Filter this data down to the lines that hold "width", and copy them.

* [Provided data]
=== Section Start ===
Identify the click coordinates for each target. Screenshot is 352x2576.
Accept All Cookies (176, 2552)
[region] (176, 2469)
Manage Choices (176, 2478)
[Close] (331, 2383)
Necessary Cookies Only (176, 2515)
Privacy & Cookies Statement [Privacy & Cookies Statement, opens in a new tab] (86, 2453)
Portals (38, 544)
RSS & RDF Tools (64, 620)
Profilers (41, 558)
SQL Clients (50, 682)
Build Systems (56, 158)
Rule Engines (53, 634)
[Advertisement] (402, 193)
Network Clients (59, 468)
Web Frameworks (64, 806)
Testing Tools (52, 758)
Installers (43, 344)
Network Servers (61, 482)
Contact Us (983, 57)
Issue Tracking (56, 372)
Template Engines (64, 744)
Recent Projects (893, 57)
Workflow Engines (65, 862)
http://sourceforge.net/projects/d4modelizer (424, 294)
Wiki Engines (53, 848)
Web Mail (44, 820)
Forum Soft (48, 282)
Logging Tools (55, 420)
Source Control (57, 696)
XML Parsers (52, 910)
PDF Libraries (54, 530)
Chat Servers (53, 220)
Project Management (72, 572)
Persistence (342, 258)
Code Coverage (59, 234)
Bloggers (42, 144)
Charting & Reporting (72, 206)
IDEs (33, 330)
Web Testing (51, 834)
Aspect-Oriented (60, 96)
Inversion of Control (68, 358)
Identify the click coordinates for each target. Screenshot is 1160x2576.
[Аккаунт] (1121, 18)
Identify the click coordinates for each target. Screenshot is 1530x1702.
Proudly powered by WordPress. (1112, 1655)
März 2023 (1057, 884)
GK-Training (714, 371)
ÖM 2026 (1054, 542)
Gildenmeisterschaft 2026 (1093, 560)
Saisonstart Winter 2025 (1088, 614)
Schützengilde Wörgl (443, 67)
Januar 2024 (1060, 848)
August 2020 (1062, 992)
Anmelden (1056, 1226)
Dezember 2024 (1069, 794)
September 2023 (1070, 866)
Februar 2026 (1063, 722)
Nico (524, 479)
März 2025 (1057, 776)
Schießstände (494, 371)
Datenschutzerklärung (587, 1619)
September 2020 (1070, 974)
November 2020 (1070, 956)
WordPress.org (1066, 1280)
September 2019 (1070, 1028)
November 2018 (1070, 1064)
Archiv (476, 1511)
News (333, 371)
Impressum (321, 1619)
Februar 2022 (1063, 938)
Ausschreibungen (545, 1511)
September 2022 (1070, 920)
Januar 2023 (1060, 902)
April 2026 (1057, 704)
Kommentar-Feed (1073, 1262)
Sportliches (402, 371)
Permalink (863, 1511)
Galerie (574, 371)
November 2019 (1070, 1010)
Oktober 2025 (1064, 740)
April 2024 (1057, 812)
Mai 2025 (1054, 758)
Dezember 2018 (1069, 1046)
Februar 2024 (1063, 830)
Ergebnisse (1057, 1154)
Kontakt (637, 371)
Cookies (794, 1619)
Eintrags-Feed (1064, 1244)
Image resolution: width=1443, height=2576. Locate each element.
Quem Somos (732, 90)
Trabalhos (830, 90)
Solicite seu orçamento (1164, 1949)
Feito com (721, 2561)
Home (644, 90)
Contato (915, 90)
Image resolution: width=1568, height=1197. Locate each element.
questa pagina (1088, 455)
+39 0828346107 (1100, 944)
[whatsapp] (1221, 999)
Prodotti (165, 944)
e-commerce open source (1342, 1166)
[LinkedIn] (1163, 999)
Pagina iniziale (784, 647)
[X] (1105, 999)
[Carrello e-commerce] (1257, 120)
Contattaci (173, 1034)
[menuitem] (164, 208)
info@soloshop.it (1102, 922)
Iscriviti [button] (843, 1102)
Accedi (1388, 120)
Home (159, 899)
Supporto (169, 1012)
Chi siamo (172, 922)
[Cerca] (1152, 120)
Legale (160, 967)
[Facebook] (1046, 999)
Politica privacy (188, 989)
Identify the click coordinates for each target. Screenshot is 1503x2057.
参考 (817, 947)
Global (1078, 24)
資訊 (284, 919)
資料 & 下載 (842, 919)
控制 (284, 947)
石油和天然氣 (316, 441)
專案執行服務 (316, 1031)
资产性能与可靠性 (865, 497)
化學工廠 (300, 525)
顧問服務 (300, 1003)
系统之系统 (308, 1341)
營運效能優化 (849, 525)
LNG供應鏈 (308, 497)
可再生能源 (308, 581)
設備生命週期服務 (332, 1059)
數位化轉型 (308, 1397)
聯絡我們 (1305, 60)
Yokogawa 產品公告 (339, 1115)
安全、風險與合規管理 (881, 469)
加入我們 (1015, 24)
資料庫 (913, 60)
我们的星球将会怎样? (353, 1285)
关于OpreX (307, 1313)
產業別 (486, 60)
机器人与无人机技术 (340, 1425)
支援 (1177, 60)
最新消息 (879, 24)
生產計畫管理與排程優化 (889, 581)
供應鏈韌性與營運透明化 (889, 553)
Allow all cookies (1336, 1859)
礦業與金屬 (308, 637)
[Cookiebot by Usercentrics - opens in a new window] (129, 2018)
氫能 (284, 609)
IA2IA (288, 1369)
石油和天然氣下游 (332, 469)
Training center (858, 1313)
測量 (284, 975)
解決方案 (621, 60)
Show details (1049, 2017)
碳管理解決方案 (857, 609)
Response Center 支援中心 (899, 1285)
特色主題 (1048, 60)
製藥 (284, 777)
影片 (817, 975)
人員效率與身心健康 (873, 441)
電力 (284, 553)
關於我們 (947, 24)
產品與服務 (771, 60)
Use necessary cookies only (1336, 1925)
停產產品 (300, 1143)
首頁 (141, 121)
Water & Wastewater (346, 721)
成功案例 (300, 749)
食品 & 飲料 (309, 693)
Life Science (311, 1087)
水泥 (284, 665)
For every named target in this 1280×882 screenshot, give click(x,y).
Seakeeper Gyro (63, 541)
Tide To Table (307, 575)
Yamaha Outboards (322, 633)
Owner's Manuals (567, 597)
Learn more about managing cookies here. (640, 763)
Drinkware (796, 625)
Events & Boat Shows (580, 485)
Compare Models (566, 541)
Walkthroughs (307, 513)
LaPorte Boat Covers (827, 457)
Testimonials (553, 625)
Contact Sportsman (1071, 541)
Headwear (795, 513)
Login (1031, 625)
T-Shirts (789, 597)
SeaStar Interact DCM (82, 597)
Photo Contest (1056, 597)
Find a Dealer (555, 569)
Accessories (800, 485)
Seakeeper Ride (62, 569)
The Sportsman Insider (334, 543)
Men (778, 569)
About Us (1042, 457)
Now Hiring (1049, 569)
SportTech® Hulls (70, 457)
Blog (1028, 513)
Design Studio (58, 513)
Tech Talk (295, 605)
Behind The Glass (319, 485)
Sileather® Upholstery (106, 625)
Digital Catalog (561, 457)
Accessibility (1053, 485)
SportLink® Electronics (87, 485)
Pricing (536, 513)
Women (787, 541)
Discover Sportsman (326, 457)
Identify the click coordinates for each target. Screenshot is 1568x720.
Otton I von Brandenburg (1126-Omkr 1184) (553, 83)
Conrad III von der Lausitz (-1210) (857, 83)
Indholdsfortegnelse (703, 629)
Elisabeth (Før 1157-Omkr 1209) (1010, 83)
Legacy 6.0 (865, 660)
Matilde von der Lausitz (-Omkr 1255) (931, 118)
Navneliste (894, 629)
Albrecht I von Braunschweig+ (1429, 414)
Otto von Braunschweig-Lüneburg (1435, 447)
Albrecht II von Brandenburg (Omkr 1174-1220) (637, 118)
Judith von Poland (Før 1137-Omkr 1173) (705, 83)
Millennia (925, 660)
=== Section End ===
* [Answer space]
Image resolution: width=1443, height=2576. Locate each element.
Image resolution: width=1568, height=1197. Locate each element.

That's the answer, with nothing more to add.